— What you have to do —
Look for the line with "Jean Julémont" in the data below, then reproduce word for word that line and every line after it. Leave out all pictures and add nothing.
━━ Data extracts ━━
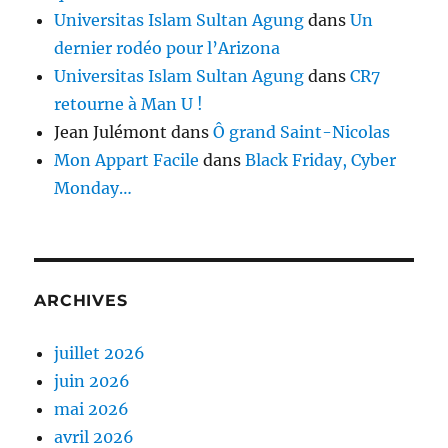
Universitas Islam Sultan Agung
dans
Un
dernier rodéo pour l’Arizona
Universitas Islam Sultan Agung
dans
CR7
retourne à Man U !
Jean Julémont
dans
Ô grand Saint-Nicolas
Mon Appart Facile
dans
Black Friday, Cyber
Monday…
ARCHIVES
juillet 2026
juin 2026
mai 2026
avril 2026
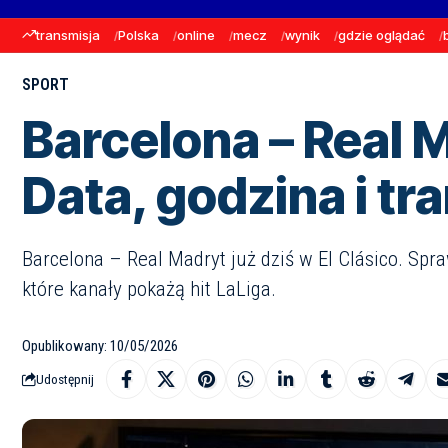
transmisja
Polska
online
mecz
wynik
gdzie oglądać
SPORT
Barcelona – Real M
Data, godzina i tr
Barcelona – Real Madryt już dziś w El Clásico. Spra
które kanały pokażą hit LaLiga.
Opublikowany: 10/05/2026
Udostępnij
━━━
— Written response —
Jean Julémont
dans
Ô grand Saint-Nicolas
Mon Appart Facile
dans
Black Friday, Cyber
Monday…
ARCHIVES
juillet 2026
juin 2026
mai 2026
avril 2026
transmisja
Polska
online
mecz
wynik
gdzie oglądać
SPORT
Barcelona – Real M
Data, godzina i tr
Barcelona – Real Madryt już dziś w El Clásico. Spra
które kanały pokażą hit LaLiga.
Opublikowany: 10/05/2026
Udostępnij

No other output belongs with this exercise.